Rahal complained that the steering wheel actually hit his legs inside of the Acura, making it difficult for him to drive on the challenging road courses. Since that time, Acura Team Penske has moved the steering column up by a few inches and it no longer impacts a driver the size of Rahal.

For the IMSA season-ending Petit Le Mans at Road Atlanta on October 12, Rahal will be back in the Team Penske Acura.

“Back in the (Team Penske) shop three weeks ago, I could actually turn the steering wheel, which I was shocked about,” Rahal said. “My head touched the roof, whatever, I’m used to that. Physically being able to steer, which I now should be able to do better.

“So I’m excited about it. It’s another great opportunity obviously with Penske. But more importantly for me is Acura, Honda. It’s a great thing to be back in.

“But that wasn’t a weight thing. It’s purely size. They just don’t build cars for guys my size. I used to talk to J.W. (Justin Wilson) about that. It’s the facts of life. Even the GT cars. You would think a GT car would be big. I don’t know if I’ve ever been in a GT car, I was comfortable in either. They’re built for small guys. That’s the way it goes.”

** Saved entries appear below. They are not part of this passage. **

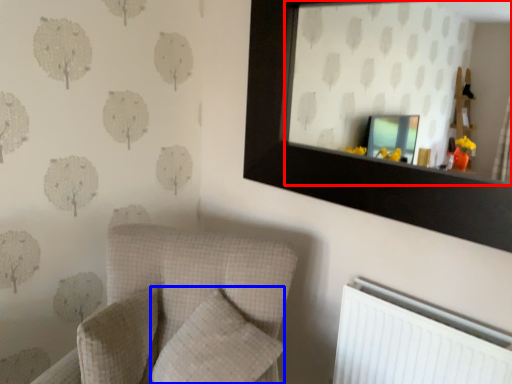 Question: Which of the following is the farthest to the observer, mirror (highlighted by a red box) or pillow (highlighted by a blue box)?

Choices:
 (A) mirror
 (B) pillow

Answer: (B) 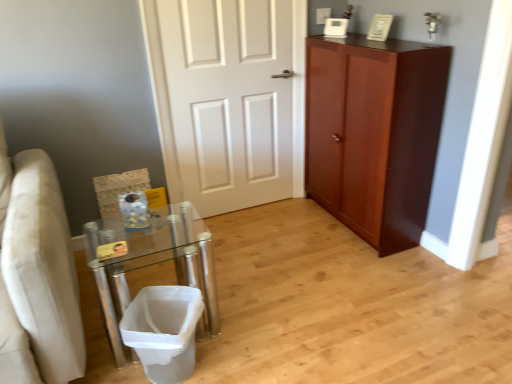 Question: In terms of size, does clear glass table at lower left appear bigger or smaller than mahogany wood cabinet at right?

Choices:
 (A) small
 (B) big

Answer: (A)

Question: From their relative heights in the image, would you say clear glass table at lower left is taller or shorter than mahogany wood cabinet at right?

Choices:
 (A) short
 (B) tall

Answer: (A)

Question: Estimate the real-world distances between objects in this image. Which object is farther from the white mesh laundry basket at lower left?

Choices:
 (A) mahogany wood cabinet at right
 (B) white painted wood door at center
 (C) clear glass table at lower left

Answer: (A)

Question: Which of these objects is positioned closest to the clear glass table at lower left?

Choices:
 (A) mahogany wood cabinet at right
 (B) white painted wood door at center
 (C) white mesh laundry basket at lower left

Answer: (C) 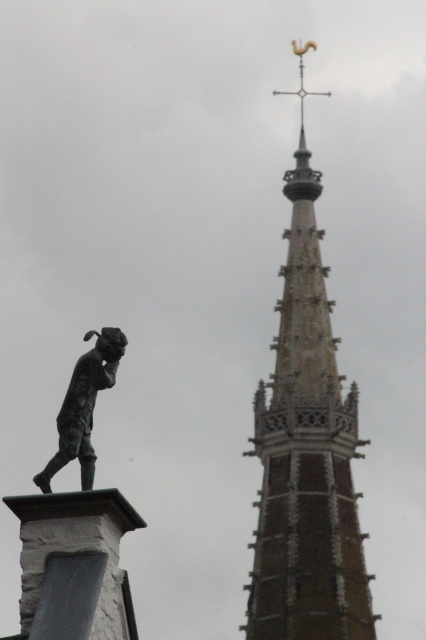 You are an architect analyzing the spatial relationship between the brown stone spire at upper center and the bronze statue at left. Based on their widths, which one would require more horizontal space if they were to be placed side by side?

The brown stone spire at upper center requires more horizontal space because its width surpasses that of the bronze statue at left. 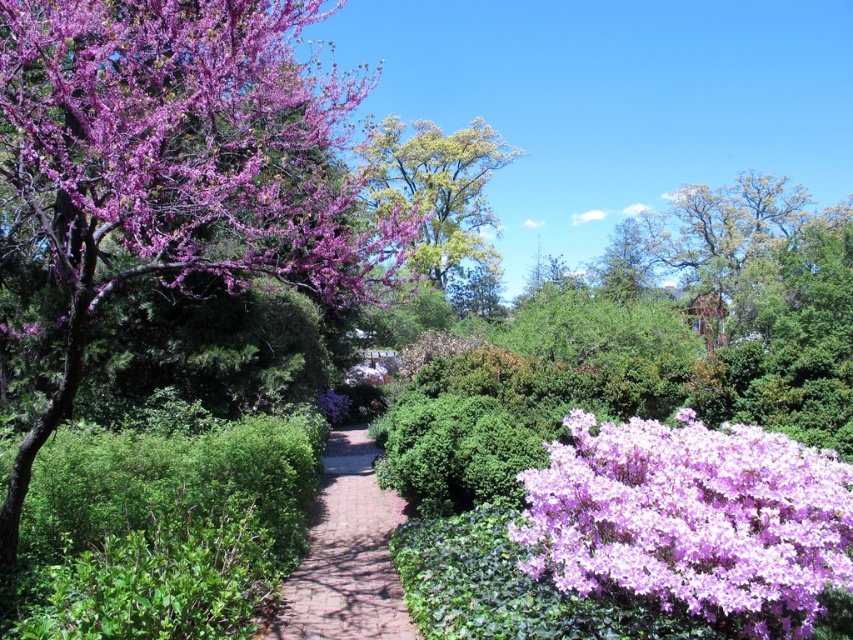 You are planning to place a large statue in the garden. The statue requires a space as big as the purple matte tree at upper left. Is there enough space near the brick paved path at center?

The purple matte tree at upper left is bigger than the brick paved path at center. Therefore, the space near the brick paved path at center may not be sufficient to accommodate a statue requiring the size of the purple matte tree at upper left.

You are standing in the garden and want to walk along the brick paved path at center. Which direction should you look to see the green leafy tree at center?

The brick paved path at center is below the green leafy tree at center, so you should look upward to see the green leafy tree at center while walking along the brick paved path at center.

You are planning to take a photo of the purple matte tree at upper left and the brick paved path at center. Based on their sizes, which object will occupy more space in your camera frame?

The purple matte tree at upper left will occupy more space in the camera frame because its width is larger than the brick paved path at center. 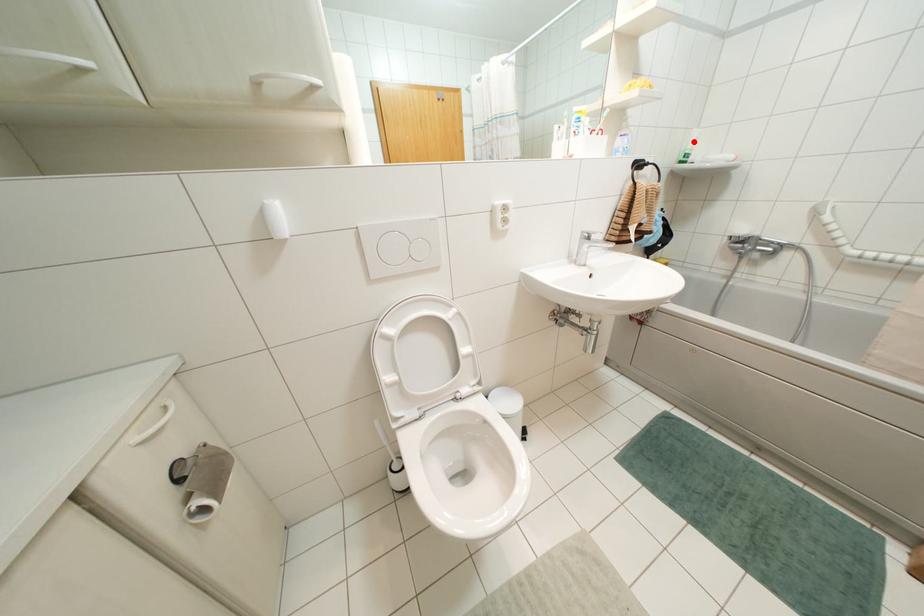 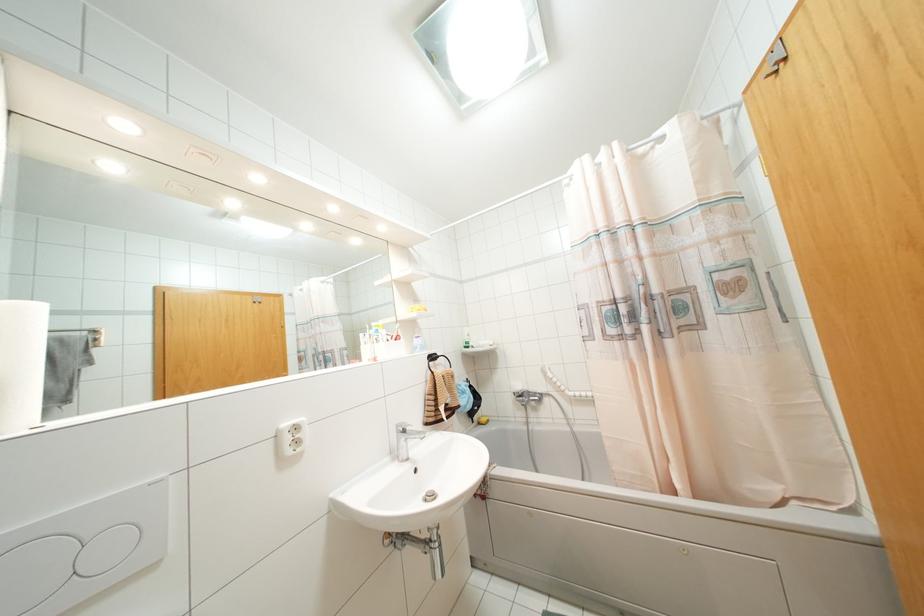 In the second image, find the point that corresponds to the highlighted location in the first image.

(468, 334) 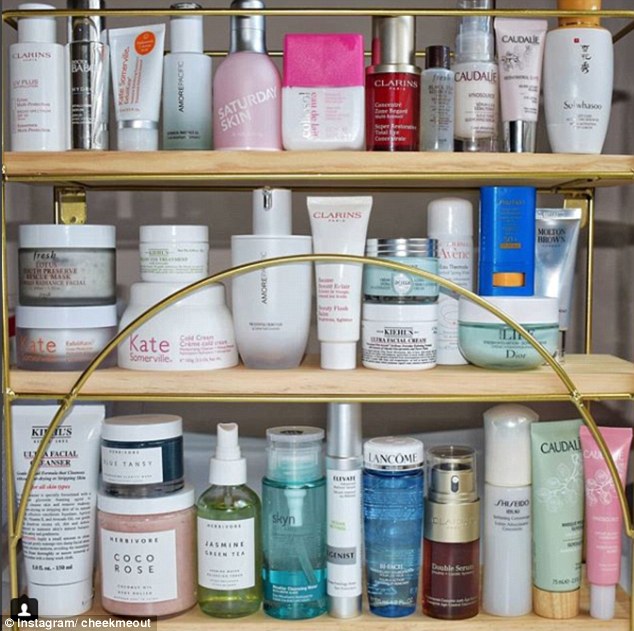 Where is `top wooden shelf`? Image resolution: width=634 pixels, height=631 pixels. top wooden shelf is located at coordinates (145, 154), (269, 155), (489, 154). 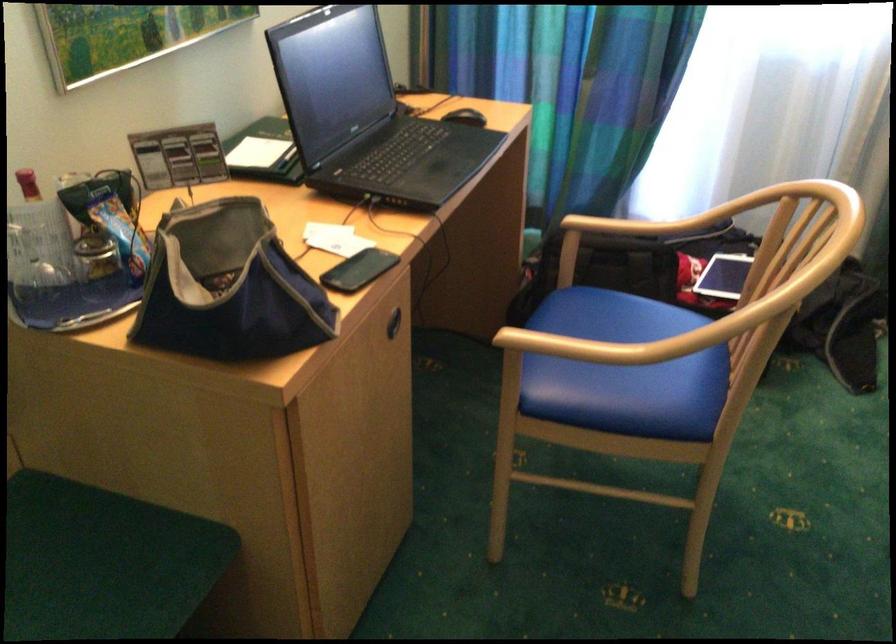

Rahal is taller than his father, Bobby, who is also his IndyCar team owner along with David Letterman and Michael Lanigan.

“I blame my dad,” Rahal said. “I do. You can tell him I said that. I told him, ‘It’s a genetic thing. I got good genes in some ways.’

“I told my wife this the other day, I’m very excited for someday when my career ends just to have a ‘Dad Bod,’ be able to let go for a minute, see how things turn out, because this is getting a little bit exhausting.

“We’re going to stay committed through the winter. I try my hardest every year, but I never tried harder this year to be thin. I weigh about the same as last year, but it took so much effort to get there, I just have to think outside the box.”